My boy posted this on Facebook’s Puppy 101 in response to a question posed about pups dealing with handlers who are also pups:
My Sir is a pup and I understood when receiving his collar that he is, and always will be, a pup at heart. I knew going into the D/s relationship that there will be times when his need to be a pup will outweigh any of my desires. Dynamics, communication and expectations are very important as we both need to be in the proper head space. Advance discussion seems to work best for me especially if we both want to pup out at the same time so we can then identify a 3rd party to watch out for us both.
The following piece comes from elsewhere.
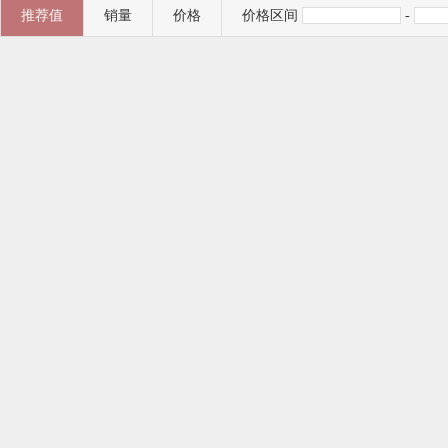
推荐值
销量
价格
价格区间
-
There have been a couple times when I wanted to get down and play; however, most of the time, my Handler/Trainer mindset kicks right in where Sir is concerned. Prior to receiving Sir's collar, I used to handle him when his former handler/trainer was not able to be there, so that piece was already there for us both. He brought out the pup in me a year ago, which I have enjoyed immensely. There have been a few times that I wanted to be down in pup space when Sir has been in pup space. To manage my emotions around it, I remind myself that I am his boy first and that means I am his handler when he needs to be pup. I remind myself that he has placed a lot of trust in me to watch out for him and protect him and I will not let him down. That is the service I provide to him as his boy – making sure his needs are met. It is not always easy. What I love about my Sir is that he recognizes the difficulties and we talk openly about them.


From the very beginning of our D/s relationship, this has been one of the harder challenges for me. Not because I’m uncomfortable with my boy also being my handler. Strangely enough (or maybe not at all), the nature of our dynamic is such that I’m perfectly comfortable being the pup to his handler. As boy Tom points out, we went into this with the precedent of him acting as my handler when my own handler/trainer was unavailable. So I know at a very deep level that I can trust him enough to let my inner pup out and completely go with it.

No, the challenge was reconciling my being a pup with the transition from sub to Dom. I’ve often said that remaining a pup was the constant during the transition.  But, in all honesty, there were times when I thought that going further into the transition meant losing that and no longer having time to BE the pup. How could I have ever thought I would lose the pup when it’s so much a part of who I am? And, yet, that is exactly where my mind sometimes went. How could I be a handler to my boy and alpha to my beta and still be the pup I am. How can I be both pup and Dom? Eh, hindsight is, as people say, 20/20. The one presenting the challenge was me. Fortunately, this old dog can learn new tricks.

So, how can I be the pup and have my boy as the handler? Quite simply, because it’s both of us being who we are – and being comfortable with who we are. It’s not him taking control, but rather it’s the boy doing what he needs to make sure his Sir’s needs are met.  Often it means he’s setting aside his own desire to pup out in favor of giving his Sir the time needed in pupspace. A pup has to enter pupspace knowing his handler is there for his needs – my boy does just that. I know it’s not always easy for him to sublimate his own desires, and I appreciate his choice and ability to do so more than I can say.
As someone once said, the only limit to the possibilities of our relationships in the leather community is our own imaginations. For me and my boy, we have what I know is an unusual D/s dynamic.  But I wouldn’t have it any other way.